▶ _What is required_
Write only the number of lines below in which "header" occurs.

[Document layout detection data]
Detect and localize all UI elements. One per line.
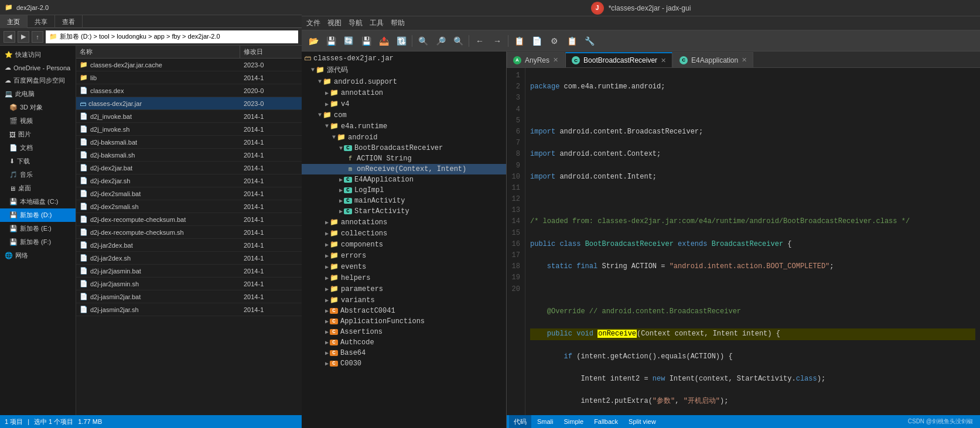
- sidebar-item-drive-e[interactable]: 💾 新加卷 (E:): [0, 222, 76, 235]
- tab-anyres[interactable]: A AnyRes ✕: [507, 52, 565, 67]
- tree-v4[interactable]: ▶ 📁 v4: [302, 98, 506, 109]
- tree-startactivity[interactable]: ▶ C StartActivity: [302, 206, 506, 217]
- file-row-10[interactable]: 📄 d2j-dex2smali.bat 2014-1: [76, 187, 302, 200]
- sidebar-item-quickaccess[interactable]: ⭐ 快速访问: [0, 48, 76, 61]
- tree-assertions[interactable]: ▶ C Assertions: [302, 327, 506, 337]
- file-row-15[interactable]: 📄 d2j-jar2dex.sh 2014-1: [76, 252, 302, 265]
- zoom-out-btn[interactable]: 🔍: [450, 33, 466, 49]
- tab-bootbroadcast[interactable]: C BootBroadcastReceiver ✕: [565, 52, 672, 67]
- tree-com[interactable]: ▼ 📁 com: [302, 109, 506, 121]
- tree-components[interactable]: ▶ 📁 components: [302, 239, 506, 250]
- tree-variants[interactable]: ▶ 📁 variants: [302, 295, 506, 306]
- export-btn[interactable]: 📤: [375, 33, 392, 49]
- paste-btn[interactable]: 📄: [528, 33, 545, 49]
- close-anyres-btn[interactable]: ✕: [553, 56, 558, 64]
- file-row-13[interactable]: 📄 d2j-dex-recompute-checksum.sh 2014-1: [76, 226, 302, 239]
- console-btn[interactable]: 📋: [564, 33, 580, 49]
- open-file-btn[interactable]: 📂: [305, 33, 322, 49]
- file-row-19[interactable]: 📄 d2j-jasmin2jar.sh 2014-1: [76, 303, 302, 316]
- file-row-11[interactable]: 📄 d2j-dex2smali.sh 2014-1: [76, 200, 302, 213]
- menu-view[interactable]: 视图: [327, 18, 342, 28]
- sidebar-item-onedrive[interactable]: ☁ OneDrive - Persona: [0, 61, 76, 74]
- tree-logimpl[interactable]: ▶ C LogImpl: [302, 185, 506, 196]
- close-e4aapp-btn[interactable]: ✕: [742, 56, 747, 64]
- tab-home[interactable]: 主页: [0, 15, 28, 28]
- save-btn[interactable]: 💾: [323, 33, 339, 49]
- sidebar-item-baidu[interactable]: ☁ 百度网盘同步空间: [0, 74, 76, 87]
- file-row-4[interactable]: 📄 d2j_invoke.bat 2014-1: [76, 110, 302, 123]
- sidebar-item-downloads[interactable]: ⬇ 下载: [0, 155, 76, 168]
- tree-collections[interactable]: ▶ 📁 collections: [302, 228, 506, 239]
- sidebar-item-music[interactable]: 🎵 音乐: [0, 168, 76, 182]
- file-row-8[interactable]: 📄 d2j-dex2jar.bat 2014-1: [76, 162, 302, 174]
- file-row-3[interactable]: 🗃 classes-dex2jar.jar 2023-0: [76, 97, 302, 110]
- tab-share[interactable]: 共享: [28, 15, 55, 28]
- menu-tools[interactable]: 工具: [370, 18, 384, 28]
- sidebar-item-pictures[interactable]: 🖼 图片: [0, 128, 76, 141]
- tree-helpers[interactable]: ▶ 📁 helpers: [302, 272, 506, 283]
- search-btn[interactable]: 🔍: [415, 33, 431, 49]
- sidebar-item-documents[interactable]: 📄 文档: [0, 141, 76, 155]
- code-editor[interactable]: 12345 678910 1112131415 1617181920 packa…: [507, 68, 980, 415]
- menu-nav[interactable]: 导航: [349, 18, 363, 28]
- sidebar-item-drive-c[interactable]: 💾 本地磁盘 (C:): [0, 195, 76, 208]
- menu-help[interactable]: 帮助: [391, 18, 405, 28]
- menu-file[interactable]: 文件: [306, 18, 320, 28]
- tree-errors[interactable]: ▶ 📁 errors: [302, 250, 506, 261]
- back-nav-btn[interactable]: ←: [472, 33, 488, 49]
- zoom-in-btn[interactable]: 🔎: [432, 33, 449, 49]
- forward-nav-btn[interactable]: →: [489, 33, 506, 49]
- file-row-5[interactable]: 📄 d2j_invoke.sh 2014-1: [76, 123, 302, 136]
- bottom-tab-code[interactable]: 代码: [509, 415, 531, 428]
- save2-btn[interactable]: 💾: [358, 33, 374, 49]
- bottom-tab-smali[interactable]: Smali: [532, 415, 558, 428]
- tree-events[interactable]: ▶ 📁 events: [302, 261, 506, 272]
- file-row-9[interactable]: 📄 d2j-dex2jar.sh 2014-1: [76, 174, 302, 187]
- sidebar-item-thispc[interactable]: 💻 此电脑: [0, 87, 76, 101]
- settings-btn[interactable]: ⚙: [546, 33, 562, 49]
- sidebar-item-3d[interactable]: 📦 3D 对象: [0, 101, 76, 114]
- tree-parameters[interactable]: ▶ 📁 parameters: [302, 283, 506, 295]
- wrench-btn[interactable]: 🔧: [581, 33, 597, 49]
- tab-view[interactable]: 查看: [55, 15, 83, 28]
- header-date[interactable]: 修改日: [240, 46, 267, 58]
- forward-btn[interactable]: ▶: [18, 31, 29, 43]
- sidebar-item-video[interactable]: 🎬 视频: [0, 114, 76, 128]
- tree-e4aapp[interactable]: ▶ C E4AApplication: [302, 174, 506, 185]
- file-row-16[interactable]: 📄 d2j-jar2jasmin.bat 2014-1: [76, 265, 302, 278]
- tree-annotations[interactable]: ▶ 📁 annotations: [302, 217, 506, 228]
- tab-e4aapp-editor[interactable]: C E4Aapplication ✕: [673, 52, 753, 67]
- bottom-tab-splitview[interactable]: Split view: [624, 415, 660, 428]
- file-row-17[interactable]: 📄 d2j-jar2jasmin.sh 2014-1: [76, 278, 302, 290]
- sidebar-item-desktop[interactable]: 🖥 桌面: [0, 182, 76, 195]
- sidebar-item-drive-f[interactable]: 💾 新加卷 (F:): [0, 235, 76, 249]
- tree-onreceive[interactable]: m onReceive(Context, Intent): [302, 164, 506, 174]
- tree-bootbroadcast[interactable]: ▼ C BootBroadcastReceiver: [302, 143, 506, 153]
- tree-e4a-runtime[interactable]: ▼ 📁 e4a.runtime: [302, 121, 506, 132]
- back-btn[interactable]: ◀: [4, 31, 15, 43]
- file-row-7[interactable]: 📄 d2j-baksmali.sh 2014-1: [76, 149, 302, 162]
- file-row-12[interactable]: 📄 d2j-dex-recompute-checksum.bat 2014-1: [76, 213, 302, 226]
- file-row-0[interactable]: 📁 classes-dex2jar.jar.cache 2023-0: [76, 59, 302, 71]
- header-name[interactable]: 名称: [76, 46, 240, 58]
- up-btn[interactable]: ↑: [32, 31, 43, 43]
- tree-abstractc0041[interactable]: ▶ C AbstractC0041: [302, 306, 506, 316]
- tree-android-pkg[interactable]: ▼ 📁 android: [302, 132, 506, 143]
- file-row-18[interactable]: 📄 d2j-jasmin2jar.bat 2014-1: [76, 290, 302, 303]
- sidebar-item-drive-d[interactable]: 💾 新加卷 (D:): [0, 208, 76, 222]
- tree-action-field[interactable]: f ACTION String: [302, 153, 506, 164]
- tree-sourcecode[interactable]: ▼ 📁 源代码: [302, 64, 506, 76]
- sync-btn[interactable]: 🔃: [393, 33, 409, 49]
- tree-c0030[interactable]: ▶ C C0030: [302, 358, 506, 369]
- tree-root[interactable]: 🗃 classes-dex2jar.jar: [302, 53, 506, 64]
- bottom-tab-simple[interactable]: Simple: [559, 415, 589, 428]
- tree-android-support[interactable]: ▼ 📁 android.support: [302, 76, 506, 87]
- bottom-tab-fallback[interactable]: Fallback: [589, 415, 623, 428]
- file-row-6[interactable]: 📄 d2j-baksmali.bat 2014-1: [76, 136, 302, 149]
- tree-authcode[interactable]: ▶ C Authcode: [302, 337, 506, 348]
- close-bootbroadcast-btn[interactable]: ✕: [661, 57, 666, 64]
- file-row-2[interactable]: 📄 classes.dex 2020-0: [76, 84, 302, 97]
- copy-btn[interactable]: 📋: [511, 33, 527, 49]
- tree-appfunctions[interactable]: ▶ C ApplicationFunctions: [302, 316, 506, 327]
- address-path-box[interactable]: 📁 新加卷 (D:) > tool > loudongku > app > fb…: [46, 30, 298, 43]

▶ _Task answer_
2